Kontrakt z przedstawicielami obydwóch fabryk został jednocześnie podpisany dnia 28 stycznia 1865 roku w Gmachu Zarządu Komunikacji w Królestwie w Warszawie.
Obydwie firmy zobowiązały się pod odpowiedzialnością całym posiadanym majątkiem i pod złożoną przez siebiew kaucją rs. 14.500 zbudować most łyżwowy za cenę ryczałtową rs. 143.499, roboty niezwłocznie rozpocząć tak, aby najpóźniej z dnia 13 lipca 1865 roku most mógł być otwarty już do użytku publicznego, a do dnia 13 września tegoż roku ostatecznie wykończony "jeżeli ku temu nie stanie na przeszkodzie długotrwały stan wody ... lub inne... gdyż w takim razie przedsiębiorcom oznaczony będzie dłuższy termin.
Fabryka machin hr. Andrzeja Zamojskiego i Spółki jednocześnie poczyniła kroki u Rządu o zezwolenie na urządzenie we Włocławku warsztatów, w których by dopełniane były wszelkie naprawy zarówno mostu łyżwowego na Wiśle, jak i statków żeglugi parowej, jak również o powierzenie Spółce Żeglugi parowej, założonej również przez hr. Andrzeja Zamojskiego, "przedsiębiorstwa utrzymania rzeczonego mostu w dobrym stanie przez 10 lat, z dostawą ludzi do otwierania go, dla przepuszczania statków, do przewozu, gdy most usunięty będzie z linii z urządzeniem izbic itp.
Koszta budowy mostu na Wiśle w Włocławku wyniosły mniej, niż przewidywano, bo zamiast 160 tyś rs. tylko rs. 152,324 k 3/3 z tego też powodu wyraził swoje zadowolenie i zarazem uznanie Namiestnik JKrólestwa dla Naczelnika Zarządu Komunikacji w Królestwie, przekładając mu budowę pod Aleksandrowem. Dług zaś zaciągnięty w Banku Polskim na sumę 160 tyś rs. w ciągu lat kilkunastu ratami rocznemi miał być amortyzowany.
Budowa mostu rozpoczęta dnia 17 marca 1865 roku ukończona została dnia 17 października tegoż roku. Uroczyste poświęcenie i otwarcie mostu odbyło się dnia 29 października przy udziale biskupa Michała Marszewskiego oraz Namiestnika Królewskiego hr. Berga, Naczelnika Zarządu Komunikacji w Królestwie Polskim generał lejtenanta Szuberskiego oraz wielu innych osobistości.
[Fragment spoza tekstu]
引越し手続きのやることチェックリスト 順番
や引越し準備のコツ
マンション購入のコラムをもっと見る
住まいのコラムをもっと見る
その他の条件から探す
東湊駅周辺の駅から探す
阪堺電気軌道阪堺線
Konstruktorem mostu był inspektor, członek Zarządu Komunikacji Królestwa Polskiego, inżynier Czerniawski, a roboty i budowę mostu prowadził inżynier Ostraszewski.
Konstrukcja mostu była następująca. Długość mostu między przyczółkami wynosiła 299 2/7 saż. ros., szerokość saż.; most zbudowany był na 82 łyżwach, z których każda miała długość 49 stóp, szerokości 13 stóp i wysokości 3 1/4 stopy ros. Łyżwy związane były w 40 tafli mostowych, utrzymywanych na kotwicach i łańcuchach; przyczółki z obydwu stron mostu były drewniane, przy moście z prawej strony urządzono groblę o długości 80 saż. ros., poniżej motławę na stanowisko zimowe dla łodzi.
Początkowo most był wypuszczany w dzierżawę wraz z dochodami z opłat mostowych , przewozowego i spławnego, pobieranych przez dzierżawcę według zatwerdzonej przez Rząd Królestwa taryfy, która nawet w krótce około roku 1867 została znizona za otwieranie mostów od statków i tratew, należących do obywateli austrjackich.
Na spłacenie długu w Banku Polskim ratami amortyzacyjnymi szły dwie dziesiąte całej sumy dzierżawnej, nadwyżka zaś dochodów szła na pokrycie wydatków złączonych z konserwacją mostu oraz na koszta utrzymania przy nim odpowiedniej służby.
W roku 1871 ukazem cara rosyjskiego most przeszedł pod zarząd Ministerstwa Komunikacji, a dług w Banku Polskimzostał spłacony z funduszów państwowych. Dochody z taryfy mostowej od roku 1871 wpływają do kasy państwowej i podniosły się z 25000 do 40000 rs. rocznie, a wypuszczane są w dzierżawę drogą licytacji.
Most ten został zniszczony przez moskali w początkach wojny światowej w 1914 roku na jego miejsce niemcy pobudowali w 1915 — 1916. Ostatnio już został zatwierdzony przez Władze Państwowe projekt nowego mostu, który ma być w innem miejscu tak, aby na linii prostej łączył włocławski trakt kolejowy po jednej stronie z szosą lipnowską a po drugiej stronie Wisły.